And what I wanted to tell you for a couple of minutes
and that was a wonderful segue
is the state of teaching Git the world over.
I've done about a thousand or 1,200 gigs over the last five years or so.
And I know a fair number of people in the audience.
I've taught at some of those companies.
And it's a wonderful job.
And it's supported a lot by the work that people in the community have done.
So I wanted to show you a couple of things.
That was a cool one that I didn't know about.
But I want to tell you also kind of what I'm discovering
to see if you can take that back to what you're doing working on Git.
And to teaching in your own company as well as to see if there's things
we can improve to make it easier for people to use in the future.
So in the course of teaching all these companies and
all these different things and thinking about GitHub,
the majority of what I teach
is the fundamentals of better software development
which is one of the keys that I want you to think about in the future.
When teaching Git, we actually have a community
that's very opinionated about doing
what I think is better software development.
Excellent commit messages, small atomic commits.
We pride ourselves in quality code
because why should you ever push bad code
when you have the chance to re-base it
and change it locally and get inputs on a private branch before you
push that to master?
So it's very interesting that a tool
has kind of affected the quailty of software development
and the people that work in the space.
Now when we say training and teaching this,
I have a pretty unique opportunity at GitHub for some of the stuff that we do
simply because I ask,
"Can I make this open source?"
And they basically look at me, Scott, or PJ, or Tom
and say,"Of course. Why are you asking us?"
So this is a delightful part of a job that I never really had
the opportunity to do before.
And so all of our materials that are teaching materials
are 80 percent crafted by GitHubbers.
But these are completely CC by licensed.
No -NC. No other crap at the top of it.
Just CC By. Contribute to it.
People put patches and pool requests to these repos all the time
and I'd like to see your stuff here, too.
It is meant to just be a curation of teaching materials on Git.
And I wanna see instructors and professors and universities
and people at companies use this.
But I wanted to point out just a couple of my favorite implementations of this.
So I'm gonna come over here to-- oh yes, there's more to go.
But I wanted to show you this slide deck
as one of the things you could use inside your company.
This is on the Teach GitHub website
and we're always open to implementations of this and fixes.
This is completely browser driven
so we're getting rid of the PowerPoint Keynote junk.
I haven't taught on that in over four months.
This has some neat little bits.
This is actually called Hide Slides. Some of you may get the pun.
It's Jeckle driven derivations for reveal and some of the other slide implementations.
You've got three different emitters. But uses the Jeckle template.

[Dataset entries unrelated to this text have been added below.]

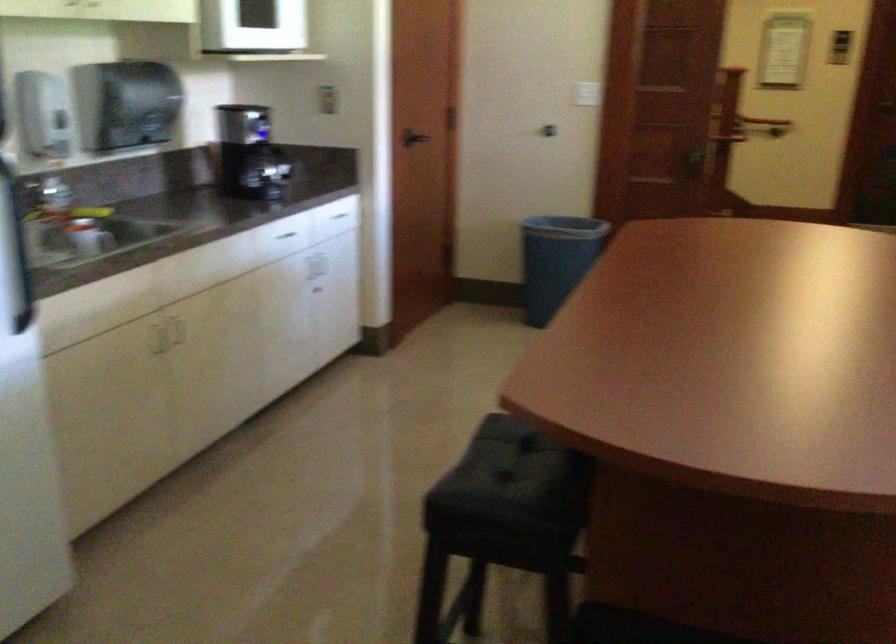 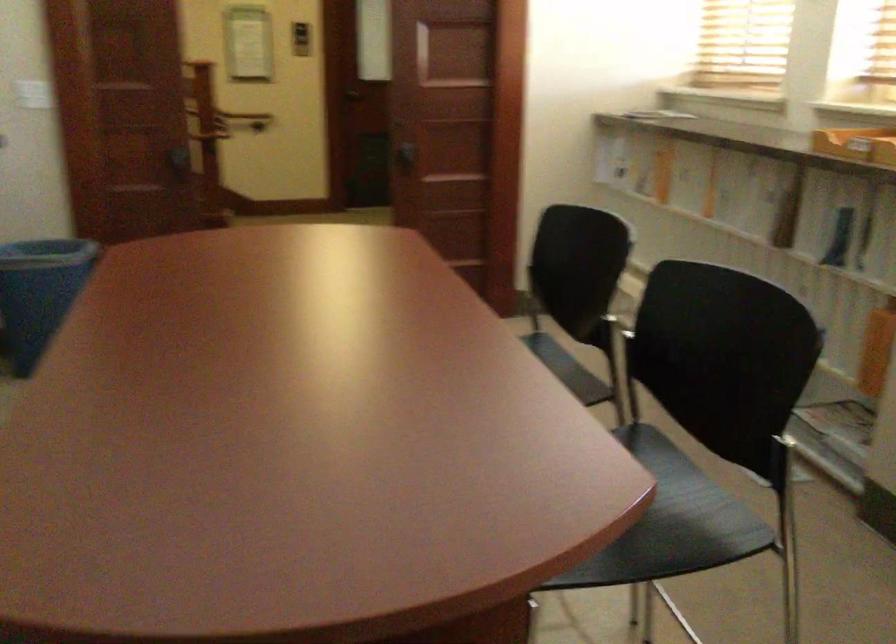 Locate, in the second image, the point that corresponds to point (548, 254) in the first image.

(39, 294) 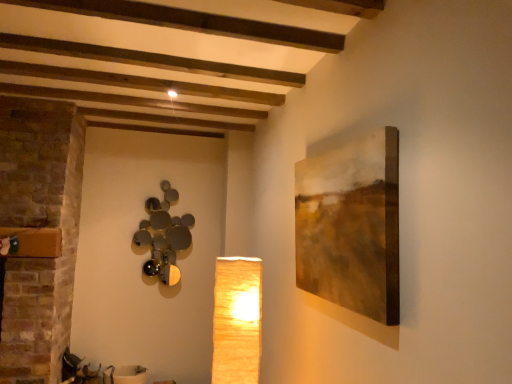 Question: Could you tell me if matte yellow paper lampshade at center, marked as the 2th lamp in a back-to-front arrangement, is facing metallic reflective spheres at upper left, which ranks as the 1th lamp in back-to-front order?

Choices:
 (A) yes
 (B) no

Answer: (B)

Question: Would you say matte yellow paper lampshade at center, positioned as the 1th lamp in front-to-back order, is outside metallic reflective spheres at upper left, which ranks as the 1th lamp in back-to-front order?

Choices:
 (A) no
 (B) yes

Answer: (B)

Question: Does matte yellow paper lampshade at center, positioned as the 1th lamp in front-to-back order, come behind metallic reflective spheres at upper left, positioned as the 1th lamp in left-to-right order?

Choices:
 (A) yes
 (B) no

Answer: (B)

Question: From a real-world perspective, is matte yellow paper lampshade at center, marked as the 2th lamp in a back-to-front arrangement, beneath metallic reflective spheres at upper left, which ranks as the 1th lamp in back-to-front order?

Choices:
 (A) no
 (B) yes

Answer: (B)

Question: Is matte yellow paper lampshade at center, the second lamp viewed from the left, in front of metallic reflective spheres at upper left, positioned as the 1th lamp in left-to-right order?

Choices:
 (A) no
 (B) yes

Answer: (B)

Question: From a real-world perspective, is metallic reflective spheres at upper left, which ranks as the 1th lamp in back-to-front order, above or below matte yellow paper lampshade at center, marked as the 2th lamp in a back-to-front arrangement?

Choices:
 (A) above
 (B) below

Answer: (A)

Question: Considering the relative positions of metallic reflective spheres at upper left, which is counted as the second lamp, starting from the front, and matte yellow paper lampshade at center, marked as the 2th lamp in a back-to-front arrangement, in the image provided, is metallic reflective spheres at upper left, which is counted as the second lamp, starting from the front, to the left or to the right of matte yellow paper lampshade at center, marked as the 2th lamp in a back-to-front arrangement,?

Choices:
 (A) left
 (B) right

Answer: (A)

Question: From the image's perspective, relative to matte yellow paper lampshade at center, positioned as the 1th lamp in front-to-back order, is metallic reflective spheres at upper left, marked as the second lamp in a right-to-left arrangement, above or below?

Choices:
 (A) below
 (B) above

Answer: (B)

Question: Relative to matte yellow paper lampshade at center, the second lamp viewed from the left, is metallic reflective spheres at upper left, which is counted as the second lamp, starting from the front, in front or behind?

Choices:
 (A) front
 (B) behind

Answer: (B)

Question: In the image, is matte brown canvas at right positioned in front of or behind metallic reflective spheres at upper left, which ranks as the 1th lamp in back-to-front order?

Choices:
 (A) front
 (B) behind

Answer: (A)

Question: From a real-world perspective, is matte brown canvas at right above or below metallic reflective spheres at upper left, marked as the second lamp in a right-to-left arrangement?

Choices:
 (A) above
 (B) below

Answer: (A)

Question: Based on their positions, is matte brown canvas at right located to the left or right of metallic reflective spheres at upper left, which is counted as the second lamp, starting from the front?

Choices:
 (A) right
 (B) left

Answer: (A)

Question: From their relative heights in the image, would you say matte brown canvas at right is taller or shorter than metallic reflective spheres at upper left, which is counted as the second lamp, starting from the front?

Choices:
 (A) tall
 (B) short

Answer: (B)

Question: Which is correct: matte yellow paper lampshade at center, the 1th lamp viewed from the right, is inside matte brown canvas at right, or outside of it?

Choices:
 (A) outside
 (B) inside

Answer: (A)

Question: From a real-world perspective, is matte yellow paper lampshade at center, the 1th lamp viewed from the right, physically located above or below matte brown canvas at right?

Choices:
 (A) below
 (B) above

Answer: (A)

The basic idea's you write markdown and you get all the different
rendering engines that work in the browser for slide decks.
So this one, there's a neat little control panel
that Jordan at GitHub has built.
And so you as the instructor can be giving a class and you say,
"I don't teach all the time, Matthew. It's really stressful for me."

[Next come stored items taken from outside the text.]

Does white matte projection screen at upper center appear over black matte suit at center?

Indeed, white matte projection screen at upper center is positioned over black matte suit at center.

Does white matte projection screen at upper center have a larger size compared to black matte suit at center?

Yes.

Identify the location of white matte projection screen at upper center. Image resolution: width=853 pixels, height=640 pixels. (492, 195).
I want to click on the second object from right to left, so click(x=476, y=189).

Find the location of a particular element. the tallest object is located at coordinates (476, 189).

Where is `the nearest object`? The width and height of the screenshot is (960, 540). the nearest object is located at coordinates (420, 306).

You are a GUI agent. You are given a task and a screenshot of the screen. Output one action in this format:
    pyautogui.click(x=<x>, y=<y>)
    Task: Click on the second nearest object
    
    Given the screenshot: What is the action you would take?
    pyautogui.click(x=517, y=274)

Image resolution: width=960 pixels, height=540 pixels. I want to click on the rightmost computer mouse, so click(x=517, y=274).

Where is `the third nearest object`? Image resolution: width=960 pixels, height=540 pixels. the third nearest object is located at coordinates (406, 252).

"And I can't remember what I was supposed to say about notes or ref log"
or something like this.
So it has little presenter notes that you could put on this panel on your screen.

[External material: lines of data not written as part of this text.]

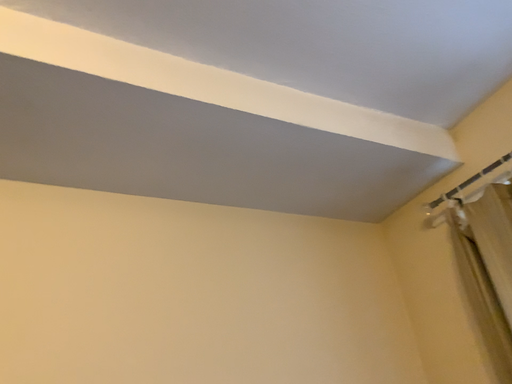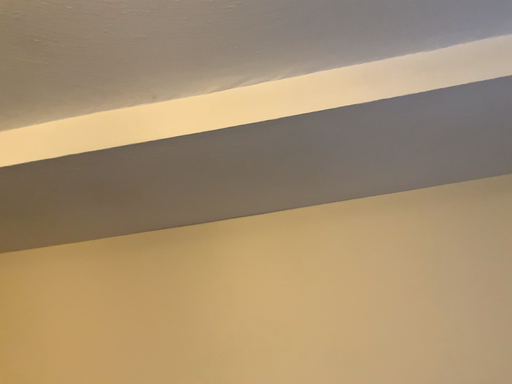 Question: Which way did the camera rotate in the video?

Choices:
 (A) rotated left
 (B) rotated right

Answer: (A) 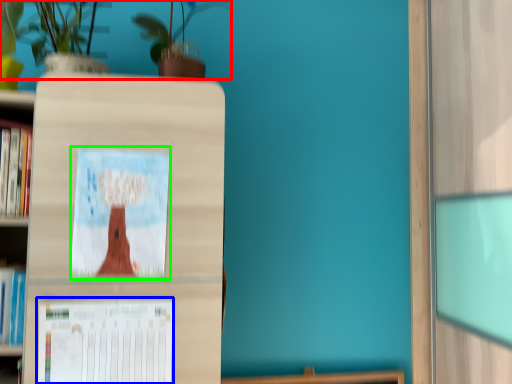 Question: Considering the real-world distances, which object is farthest from floral arrangement (highlighted by a red box)? paperback book (highlighted by a blue box) or picture frame (highlighted by a green box)?

Choices:
 (A) paperback book
 (B) picture frame

Answer: (A) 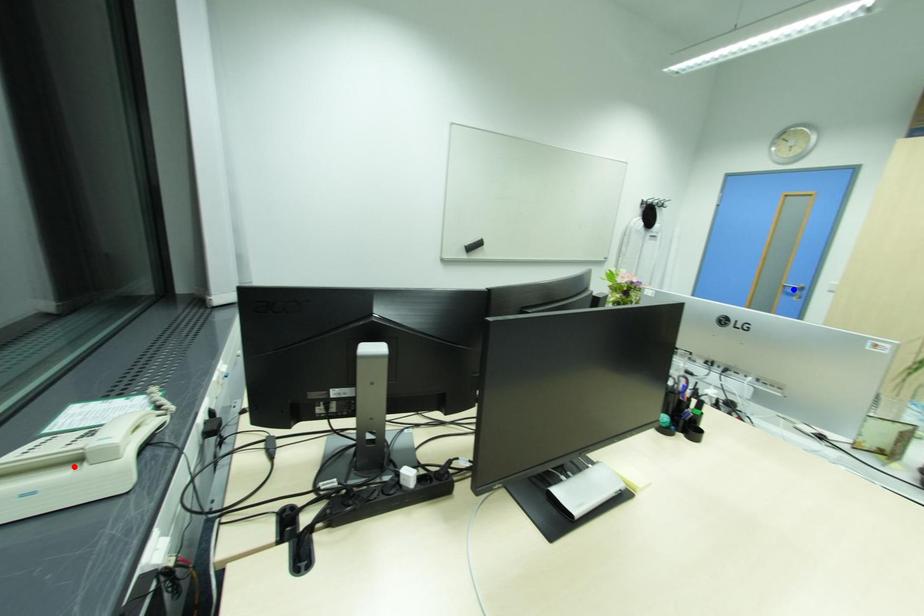 Question: Two points are marked on the image. Which point is closer to the camera?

So you look like the pro and you're just saying,
"I remember, yes, of course. I know exactly what I should say
on each of these pieces."
And it's in a nice little control panel.
And somebody dynamically says,
"You know what I really was hoping you would cover today is thinking about commit."
And you click on that note in the graph and you smoothly just say,
"Why that was the next topic I was going to cover."
And you just look like this excellent pro teacher at your own company.
And I'd be pleased to hear if you're using it.
If you wanna navigate around, one other thing to do is to hit Escape.
And you may know Reveal.js but you've got a nice
little visualization of a slide deck.
And we have enough materials for about 18 hours worth of teaching
so enough to cause you to drop dead if you're wanting to teach Git for that long.
But it's enough materials to cover basics, intermediate, advanced stuff.
Again, these are things that we use on paid training engagements
but the neat part is that it's meant essentially
for the community to use it any place that you want to teach Git.
CC By licensed. Have a lot of fun with it.
But I want to point a couple of things that have had a neat affect
just to kind of open your mind to who you can teach this to.
You may be thinking programmers, developers.
The kind of usual people that you assume are in the room
and who we often teach Git to.
But this is Jessica Roll, our Training Coordinator at GitHub.
And she's not a programmer and has no programming background.
She is working kind of in the recruiting world for the most part
and helps us with a lot of our training engagements.
She now owns several repos at GitHub and the other day she said to me,
"That's ok. I can open a pool request."
And I was just like,
"Oh my goodness this is wonderful!"
There's somebody who is not in the programming community is like,
"I got this. Thank you very much. I've taken the class twice."
The only thing I'm finding out is she's now kind of fascinated
with 3D supporting GitHub.
So she now is kind of distracted by shiny things.
She's like, "Oh my goodness! This is so cool!"
"What if we could DIF3D stuff?" she said the other day.
And then suddenly I saw experiments for people diffing 3D things.
But beyond what we put together
I wanted to point to at least one other that I hadn't seen demoed
up here before I close out today.
Which is another training tool that's pretty cool and very similar
to what we just saw.
Peter Cottle put this together and let us see it a little bit earlier last year
and just as a quick demo, kind of on his behalf,
this is an open source thing that he's put together as a graduate project.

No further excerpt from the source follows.